Speaking to the Allentown Music Examiner, Wilton was asked when fans can expect a resolution of the legal case involving the two versions of QUEENSRŸCHE. “That’s coming up,” Wilton said. “What I can say is that both sides have reached an amicable settlement and it’s now just a matter of time. There will be an official press release, but for now, you’ll have to wait.”
Wilton also revealed that the Todd La Torre-fronted version of QUEENSRŸCHE is continuing work on material for the follow-up to last year’s self-titled effort. “We’ve already begun the process for the next album,” he said. “We have probably six songs demoed so far. We’re taking it in a direction suited to what we do as QUEENSRŸCHE but maybe a little more progressive and heavier. The thing is, you never know what you really have until it’s complete. It’s like carving a piece of clay and seeing how it turns out. You peel off the layers until you get to something really cool.”

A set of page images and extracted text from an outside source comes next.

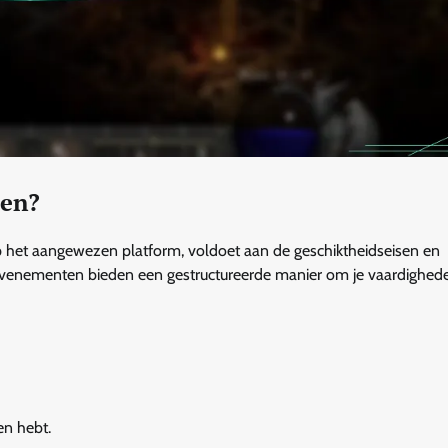
ten?
p het aangewezen platform, voldoet aan de geschiktheidseisen en
 evenementen bieden een gestructureerde manier om je vaardighed
en hebt.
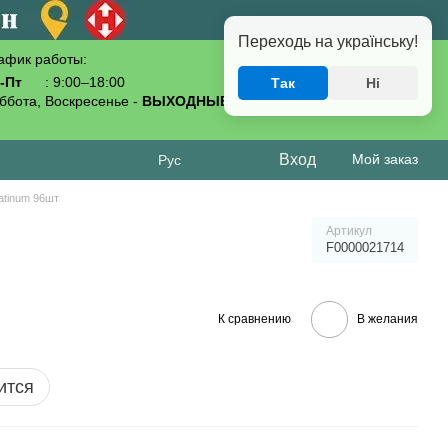
Переходь на українську!
афик работы:
-Пт
: 9:00–18:00
Так
Ні
093-619-80-70
ббота, Воскресенье -
ВЫХОДНЫЕ
Вход
Мой заказ
Рус
atinum 96шт
Артикул
F0000021714
К сравнению
В желания
ится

Tate and his wife, Susan, QUEENSRŸCHE‘s former manager, filed a lawsuit in June 2012 asking the judge to award them the rights to the band’s name in exchange for Tate paying Eddie Jackson (bass), Michael Wilton (guitar) and Scott Rockenfield (drums) the fair market value for their interests in the QUEENSRŸCHE companies. Wilton, Rockenfield and Jackson filed a countersuit against the Tates in which they accused Geoff of creative obstruction and violent behavior, and Susan Tate of questionable business practices.
While ruling against Tate, the presiding judge determined that there was no legal hurdle in Tate also using the name with an all-new lineup of musicians. “I don’t see any reason that Mr. Tate can’t have the benefit, if he gets other members, of whatever name he uses of using the brand,” Superior Court Judge Carol A. Schapira said during the July 13, 2012 court hearing. “I think [doing that would be] inherently confusing, although I’m sure the market can get these things sorted out,” she added.
Wilton, Rockenfield and Jackson last year accused Geoff Tate of “continu[ing] to harm the QUEENSRŸCHE brand” since the Tates‘ original lawsuit was filed in June 2012. In a court document, they wrote: “The newest self-titled QUEENSRŸCHE CD release by the [Todd La Torre-fronted version of the band] entered the U.S. charts at #23 and continues to get 9-out-of-10-star reviews and is still selling very well on a weekly basis around the globe. In comparison, Geoff Tate released his own QUEENSRŸCHE CD in April of  titled ‘Frequency Unknown’ and depicted as F.U. on the cover, which entered the charts at #82, received very bad reviews around the world, and has slowed to almost no more weekly sales. [The Todd La Torre-fronted version of QUEENSRŸCHE‘s] new CD even outperformed the last two CDs of them with Geoff Tate, selling more in a month than the ‘Dedicated to Chaos’ CD has since its release in 2010, and charting much better than both that album and the previous one, ‘American Soldier’. Thus, the return to the classic sound [Tate‘s former] bandmates have made with the new CD and live shows has been met with overwhelming success.”
They added: “Geoff Tate also chose very poorly in hiring live musicians that have shown that they are not capable of representing the correct performances of the QUEENSRŸCHE music legacy, and he was constantly replacing them. He has been offering his low-quality version of QUEENSRŸCHE to the promoters at a much reduced rate, as low as $10,000 per night, when, in fact, [his former] bandmates have done their best to keep the authorized QUEENSRŸCHE at an average of well over $20,000 per show this entire year. However, this becomes harder and harder with Geoff Tate‘s sub-par band and cut-rate pricing that continues to be damaging to the QUEENSRŸCHE brand and legacy no matter who ultimately wins control after trial.”
In an interview with The Oakland Press, Rockenfield said said that “negotiations are ongoing between Tate and the singer’s former bandmates and “there’s still time for anything to happen between now and [the start of the trial].”
“I think our confidence is pretty high,” Scott said. “There’s a lot of legal stuff you have to deal with, but we just feel good and look at it as a light at the end of the tunnel and keep playing shows and making music. I think when you do that, the right decision will be made in time.”